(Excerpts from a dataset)
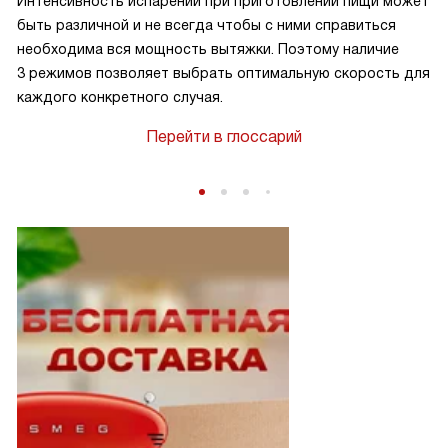
Интенсивность испарений при приготовлении пищи может
быть различной и не всегда чтобы с ними справиться
необходима вся мощность вытяжки. Поэтому наличие
3 режимов позволяет выбрать оптимальную скорость для
каждого конкретного случая.
Перейти в глоссарий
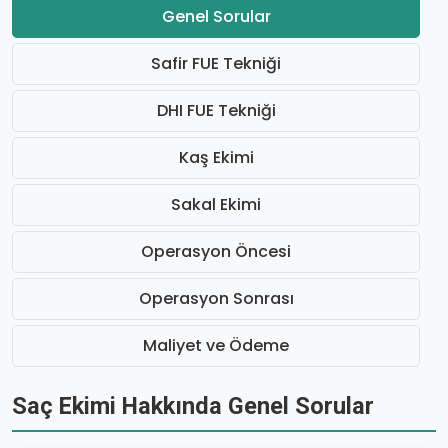
Genel Sorular
Safir FUE Tekniği
DHI FUE Tekniği
Kaş Ekimi
Sakal Ekimi
Operasyon Öncesi
Operasyon Sonrası
Maliyet ve Ödeme
Saç Ekimi Hakkında Genel Sorular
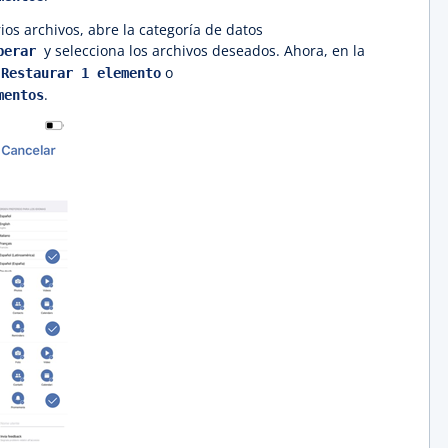
ios archivos, abre la categoría de datos
y selecciona los archivos deseados. Ahora, en la
perar
a
o
Restaurar 1 elemento
.
mentos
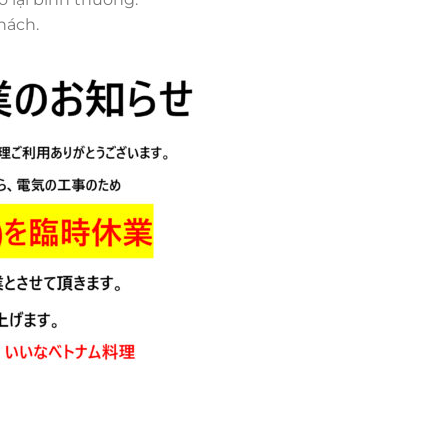
hách.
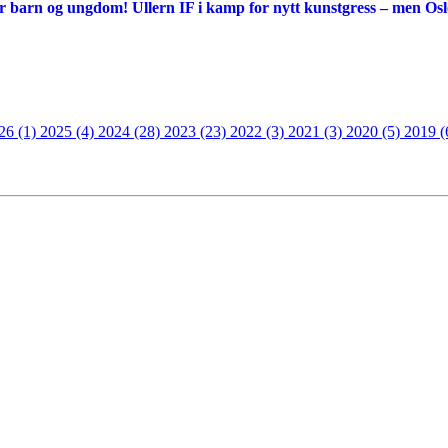
 for barn og ungdom! Ullern IF i kamp for nytt kunstgress – men O
26 (1)
2025 (4)
2024 (28)
2023 (23)
2022 (3)
2021 (3)
2020 (5)
2019 (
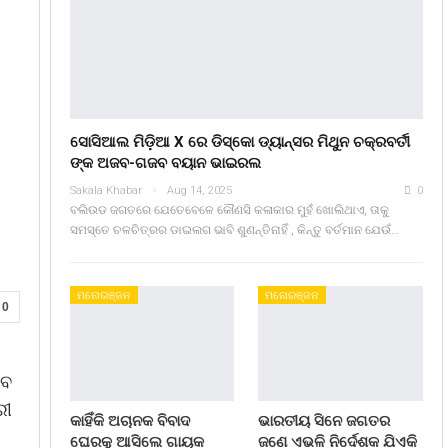
ସୋସିଆଲ ମିଡ଼ିଆ X ରେ ଡିସ୍କୋ ଡ୍ୟାନ୍ସର ମିଥୁନ ଚକ୍ରବର୍ତୀ
ଙ୍କ ଅଜବ-ଗଜବ ବୟାନ ଭାଇରଲ
Sakala Khabar
Aug 14, 2025
0
ବଲିଉଡ ଜଗତରେ ଯେତେବେଳେ କୌଣସି କଳାକାର ମୁହଁ ଖୋଲିଥାଏ, ତାକୁ
ସମସ୍ତେ ଚଳଚିତ୍ରର ଡାଇଲଗ ଭାବି ଶୁଣନ୍ତିନାହିଁ , କିନ୍ତୁ ବର୍ତମାନ ଯେଉଁ…
ମନୋରଞ୍ଜନ
ମନୋରଞ୍ଜନ
0
ବେ
ରୀ
କାହିଁକି ଅଚାନକ ବିବାଦ
ଭାରତୀୟ ସିନେ ଜଗତର
ଘେରକୁ ଆସିଲେ ଗାୟକ
ଜଣେ ଏଭଳି ନିର୍ଦେଶକ ଯିଏକି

Problem description
Return every entry above exactly. Pictures stay out.

Task answer
Интенсивность испарений при приготовлении пищи может
быть различной и не всегда чтобы с ними справиться
необходима вся мощность вытяжки. Поэтому наличие
3 режимов позволяет выбрать оптимальную скорость для
каждого конкретного случая.
Перейти в глоссарий
Genel Sorular
Safir FUE Tekniği
DHI FUE Tekniği
Kaş Ekimi
Sakal Ekimi
Operasyon Öncesi
Operasyon Sonrası
Maliyet ve Ödeme
Saç Ekimi Hakkında Genel Sorular
ios archivos, abre la categoría de datos
y selecciona los archivos deseados. Ahora, en la
perar
a
o
Restaurar 1 elemento
.
mentos
hách.
 for barn og ungdom! Ullern IF i kamp for nytt kunstgress – men O
26 (1)
2025 (4)
2024 (28)
2023 (23)
2022 (3)
2021 (3)
2020 (5)
2019 (
ସୋସିଆଲ ମିଡ଼ିଆ X ରେ ଡିସ୍କୋ ଡ୍ୟାନ୍ସର ମିଥୁନ ଚକ୍ରବର୍ତୀ
ଙ୍କ ଅଜବ-ଗଜବ ବୟାନ ଭାଇରଲ
Sakala Khabar
Aug 14, 2025
0
ବଲିଉଡ ଜଗତରେ ଯେତେବେଳେ କୌଣସି କଳାକାର ମୁହଁ ଖୋଲିଥାଏ, ତାକୁ
ସମସ୍ତେ ଚଳଚିତ୍ରର ଡାଇଲଗ ଭାବି ଶୁଣନ୍ତିନାହିଁ , କିନ୍ତୁ ବର୍ତମାନ ଯେଉଁ…
ମନୋରଞ୍ଜନ
ମନୋରଞ୍ଜନ
0
ବେ
ରୀ
କାହିଁକି ଅଚାନକ ବିବାଦ
ଭାରତୀୟ ସିନେ ଜଗତର
ଘେରକୁ ଆସିଲେ ଗାୟକ
ଜଣେ ଏଭଳି ନିର୍ଦେଶକ ଯିଏକି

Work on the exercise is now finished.